My mother often came to spend the holidays with us in Kea. After all, on the island we usually enjoyed better weather than in her suburban home in Kifisia, north of Athens, the first place in the city's outskirts to experience snow and frost. Once, she and my sister's family were stranded here for five days, as the whole region around Athens was under snow, the airport closed, and only the main roads cleared, while we enjoyed marvelous winter sun!
No matter that for the past 15 years I was officially the cooking expert of our family; my mother always came with heavy bags brimming with all sorts of seasonal food and sweets. She had spent days overseeing her companion and the lady who cleaned her house as they prepared, under her detailed instructions, melomakarona—the traditional orange, honey, and spice cookies; a big pot filled with her stuffed cabbage dolmades; pastitzio, macaroni and meat casserole; and, of course, her vassilopita, the New Year's cake we all loved.

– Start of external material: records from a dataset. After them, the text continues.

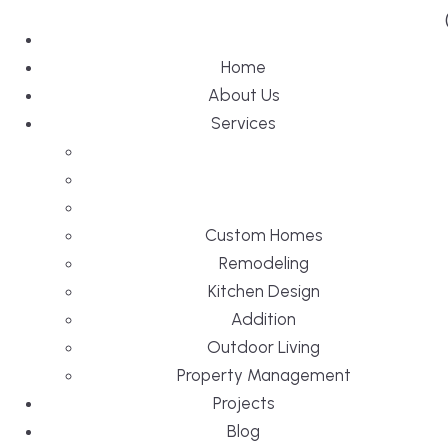
Home
About Us
Services
Custom Homes
Remodeling
Kitchen Design
Addition
Outdoor Living
Property Management
Projects
Blog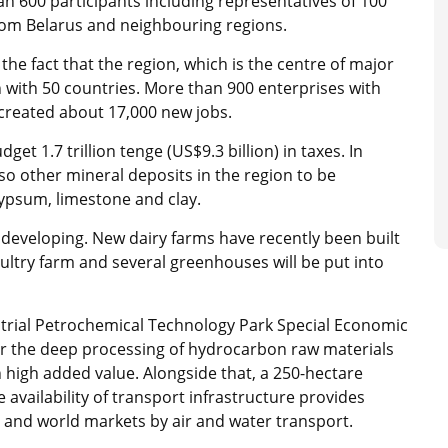
n 600 participants including representatives of 100
rom Belarus and neighbouring regions.
the fact that the region, which is the centre of major
 with 50 countries. More than 900 enterprises with
g created about 17,000 new jobs.
et 1.7 trillion tenge (US$9.3 billion) in taxes. In
so other mineral deposits in the region to be
gypsum, limestone and clay.
o developing. New dairy farms have recently been built
ultry farm and several greenhouses will be put into
strial Petrochemical Technology Park Special Economic
or the deep processing of hydrocarbon raw materials
 high added value. Alongside that, a 250-hectare
e availability of transport infrastructure provides
 and world markets by air and water transport.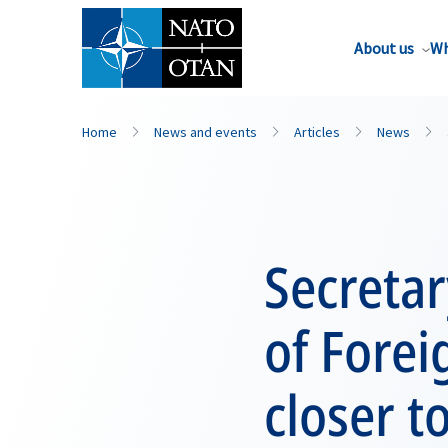
About us
Wh
Home
News and events
Articles
News
Secreta
of Forei
closer t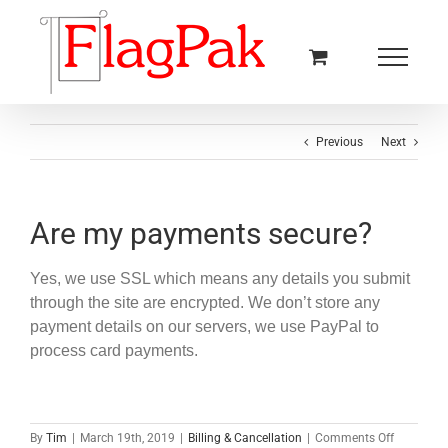
Skip
to
content
Previous
Next
Are my payments secure?
Yes, we use SSL which means any details you submit
through the site are encrypted. We don’t store any
payment details on our servers, we use PayPal to
process card payments.
on
By
Tim
|
March 19th, 2019
|
Billing & Cancellation
|
Comments Off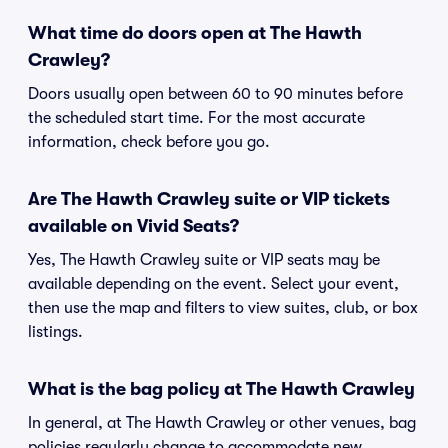
What time do doors open at The Hawth
Crawley?
Doors usually open between 60 to 90 minutes before
the scheduled start time. For the most accurate
information, check before you go.
Are The Hawth Crawley suite or VIP tickets
available on Vivid Seats?
Yes, The Hawth Crawley suite or VIP seats may be
available depending on the event. Select your event,
then use the map and filters to view suites, club, or box
listings.
What is the bag policy at The Hawth Crawley
In general, at The Hawth Crawley or other venues, bag
policies regularly change to accommodate new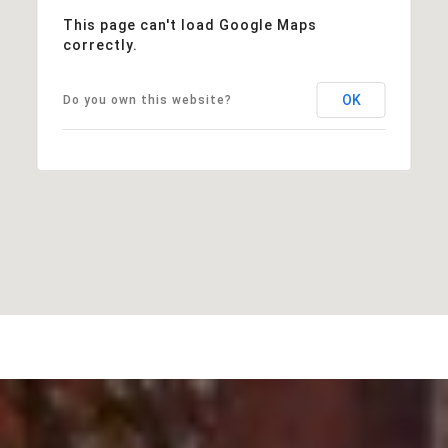
This page can't load Google Maps
correctly.
OK
Do you own this website?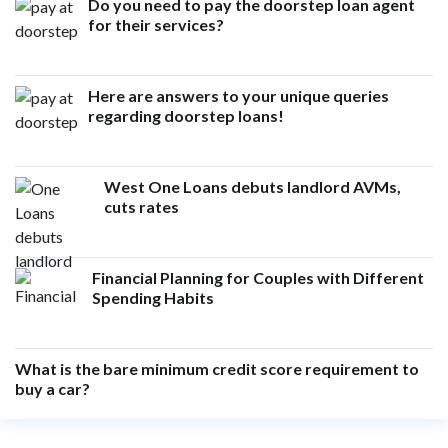
Do you need to pay the doorstep loan agent
for their services?
Here are answers to your unique queries
regarding doorstep loans!
West One Loans debuts landlord AVMs,
cuts rates
Financial Planning for Couples with Different
Spending Habits
What is the bare minimum credit score requirement to
buy a car?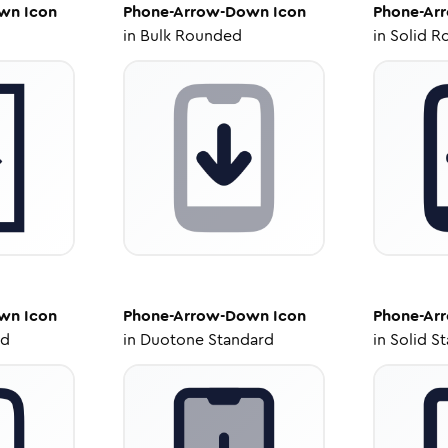
own
Icon
Phone-Arrow-Down
Icon
Phone-Ar
in
Bulk Rounded
in
Solid R
own
Icon
Phone-Arrow-Down
Icon
Phone-Ar
ed
in
Duotone Standard
in
Solid S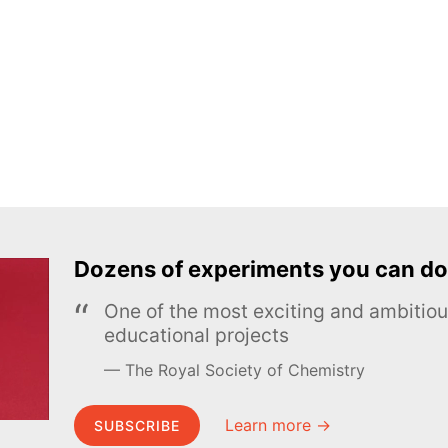
Dozens of experiments you can do
One of the most exciting and ambiti
educational projects
The Royal Society of Chemistry
Learn more →
SUBSCRIBE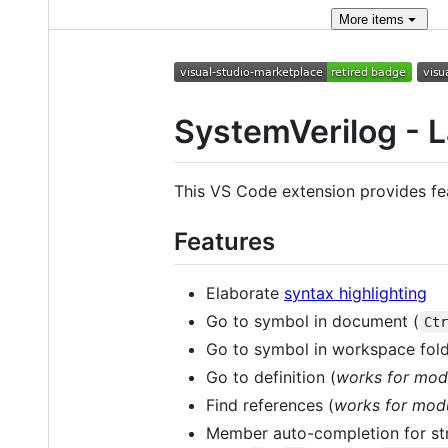
More
items
SystemVerilog - 
This VS Code extension provides fe
Features
Elaborate
syntax highlighting
Go to symbol in document (
Ct
Go to symbol in workspace fold
Go to definition (
works for mod
Find references (
works for modu
Member auto-completion for str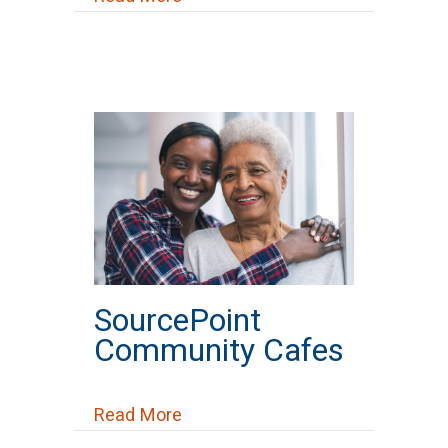
SourcePoint
Community Cafes
about SourcePoint Community C
Read More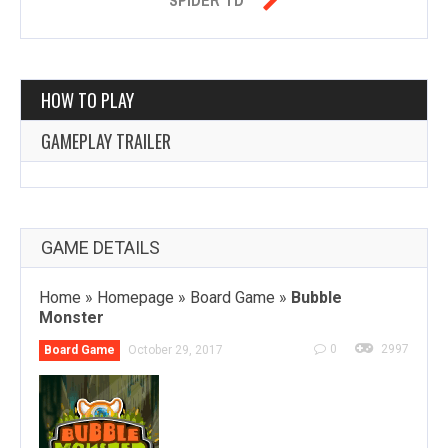
HOW TO PLAY
GAMEPLAY TRAILER
GAME DETAILS
Home
»
Homepage
»
Board Game
»
Bubble
Monster
0
2997
Board Game
October 29, 2017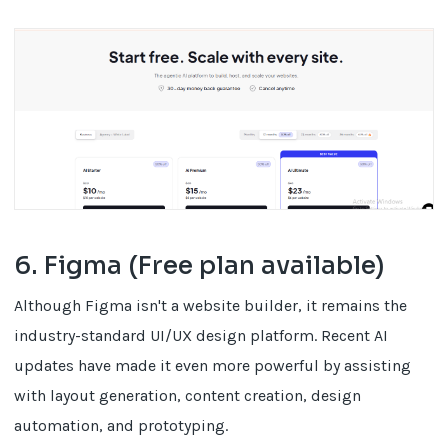
6. Figma (Free plan available)
Although Figma isn't a website builder, it remains the
industry-standard UI/UX design platform. Recent AI
updates have made it even more powerful by assisting
with layout generation, content creation, design
automation, and prototyping.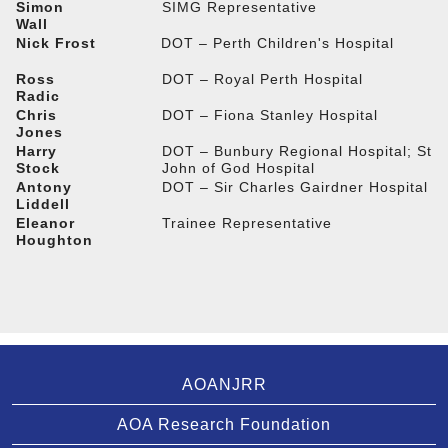
Simon
SIMG Representative
Wall
Nick Frost
DOT – Perth Children's Hospital
Ross
DOT – Royal Perth Hospital
Radic
Chris
DOT – Fiona Stanley Hospital
Jones
Harry
DOT – Bunbury Regional Hospital; St
Stock
John of God Hospital
Antony
DOT – Sir Charles Gairdner Hospital
Liddell
Eleanor
Trainee Representative
Houghton
AOANJRR
AOA Research Foundation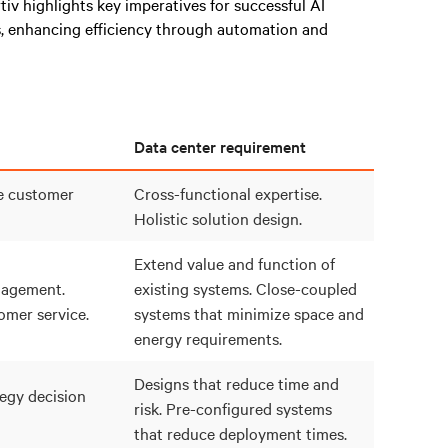
rtiv highlights key imperatives for successful AI
, enhancing efficiency through automation and
Data center requirement
e customer
Cross-functional expertise.
Holistic solution design.
Extend value and function of
agement.
existing systems. Close-coupled
mer service.
systems that minimize space and
energy requirements.
Designs that reduce time and
egy decision
risk. Pre-configured systems
that reduce deployment times.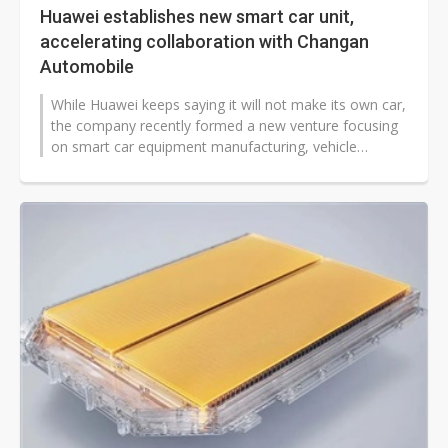
Huawei establishes new smart car unit,
accelerating collaboration with Changan
Automobile
While Huawei keeps saying it will not make its own car,
the company recently formed a new venture focusing
on smart car equipment manufacturing, vehicle
components development, and...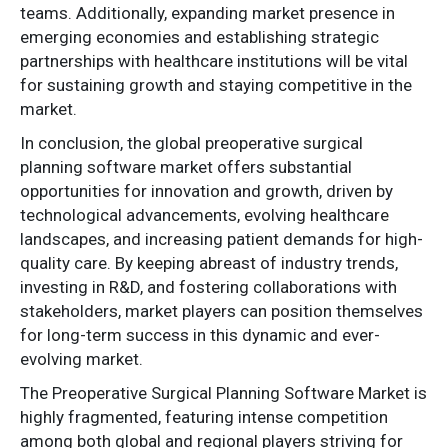
teams. Additionally, expanding market presence in
emerging economies and establishing strategic
partnerships with healthcare institutions will be vital
for sustaining growth and staying competitive in the
market.
In conclusion, the global preoperative surgical
planning software market offers substantial
opportunities for innovation and growth, driven by
technological advancements, evolving healthcare
landscapes, and increasing patient demands for high-
quality care. By keeping abreast of industry trends,
investing in R&D, and fostering collaborations with
stakeholders, market players can position themselves
for long-term success in this dynamic and ever-
evolving market.
The Preoperative Surgical Planning Software Market is
highly fragmented, featuring intense competition
among both global and regional players striving for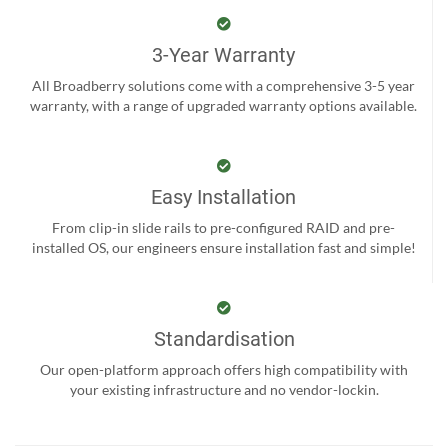
3-Year Warranty
All Broadberry solutions come with a comprehensive 3-5 year
warranty, with a range of upgraded warranty options available.
Easy Installation
From clip-in slide rails to pre-configured RAID and pre-
installed OS, our engineers ensure installation fast and simple!
Standardisation
Our open-platform approach offers high compatibility with
your existing infrastructure and no vendor-lockin.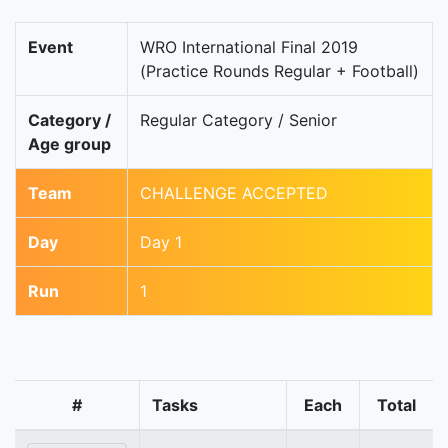
Event
WRO International Final 2019
(Practice Rounds Regular + Football)
Category /
Regular Category / Senior
Age group
Team
CHALLENGE ACCEPTED
Day
Day 1
Run
1
#
Tasks
Each
Total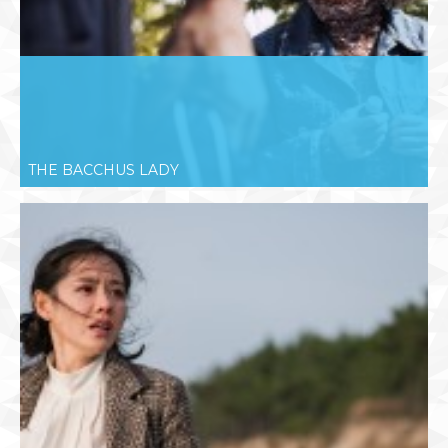
THE BACCHUS LADY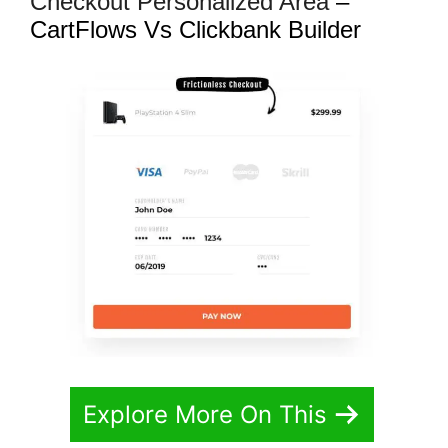
Checkout Personalized Area
–
CartFlows Vs Clickbank Builder
Explore More On This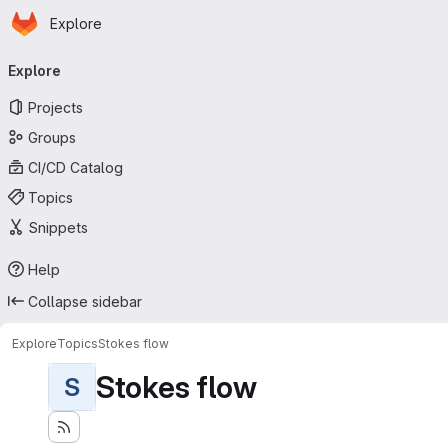
Homepage
Skip to main content
Explore
Primary navigation
Explore
Projects
Groups
CI/CD Catalog
Topics
Snippets
Help
Collapse sidebar
Explore
Topics
Stokes flow
Stokes flow
S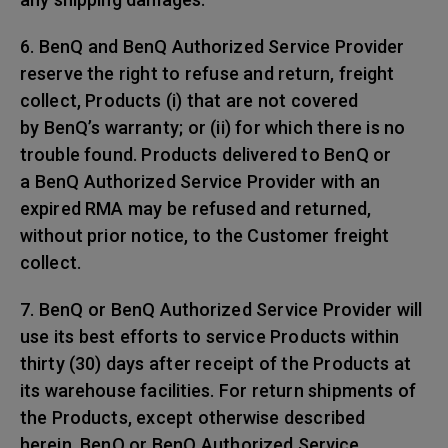
6. BenQ and BenQ Authorized Service Provider
reserve the right to refuse and return, freight
collect, Products (i) that are not covered
by BenQ’s warranty; or (ii) for which there is no
trouble found. Products delivered to BenQ or
a BenQ Authorized Service Provider with an
expired RMA may be refused and returned,
without prior notice, to the Customer freight
collect.
7. BenQ or BenQ Authorized Service Provider will
use its best efforts to service Products within
thirty (30) days after receipt of the Products at
its warehouse facilities. For return shipments of
the Products, except otherwise described
herein, BenQ or BenQ Authorized Service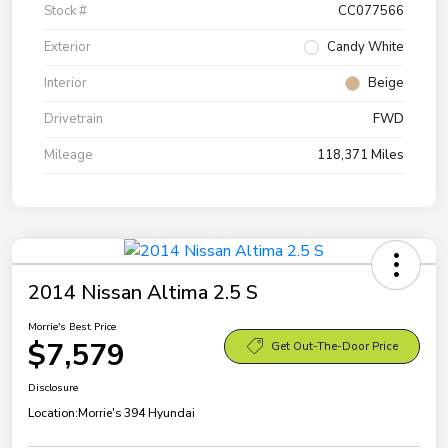
Stock #
CC077566
Exterior
Candy White
Interior
Beige
Drivetrain
FWD
Mileage
118,371 Miles
2014 Nissan Altima 2.5 S
Morrie's Best Price
$7,579
Get Out-The-Door Price
Disclosure
Location:
Morrie's 394 Hyundai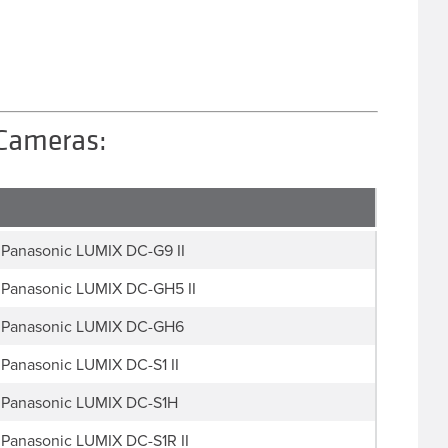
 Cameras:
Panasonic LUMIX DC-G9 II
Panasonic LUMIX DC-GH5 II
Panasonic LUMIX DC-GH6
Panasonic LUMIX DC-S1 II
Panasonic LUMIX DC-S1H
Panasonic LUMIX DC-S1R II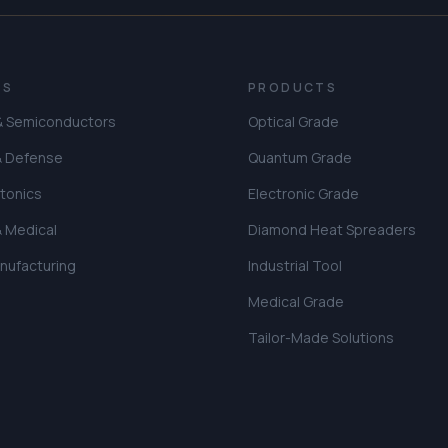
ES
PRODUCTS
 & Semiconductors
Optical Grade
& Defense
Quantum Grade
tonics
Electronic Grade
& Medical
Diamond Heat Spreaders
anufacturing
Industrial Tool
Medical Grade
Tailor-Made Solutions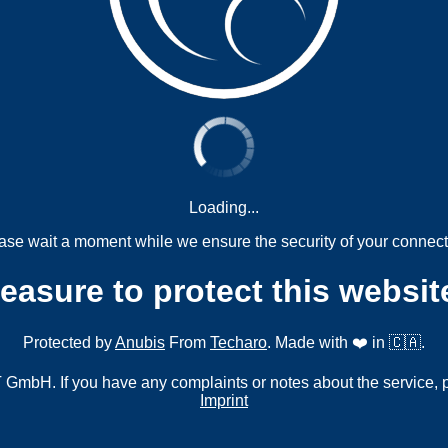
Loading...
ase wait a moment while we ensure the security of your connect
measure to protect this websit
Protected by
Anubis
From
Techaro
. Made with ❤️ in 🇨🇦.
mbH. If you have any complaints or notes about the service, 
Imprint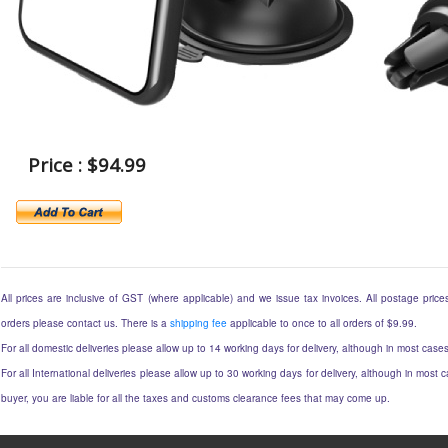
Price : $94.99
All prices are inclusive of GST (where applicable) and we issue tax invoices. All postage prices 
orders please contact us. There is a
shipping fee
applicable to once to all orders of $9.99.
For all domestic deliveries please allow up to 14 working days for delivery, although in most cases
For all International deliveries please allow up to 30 working days for delivery, although in most c
buyer, you are liable for all the taxes and customs clearance fees that may come up.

According to our tradition, on New Year's Eve or after the family lunch on New Year's Day, the head of the family cuts into the rich and aromatic cake, which has the year written in almonds on top, and a lucky coin baked and hidden inside. A piece is distributed to each family member, starting with the eldest, and whoever gets the symbolic coin is rewarded with a gift of money and, according to superstition, good luck entering the new year.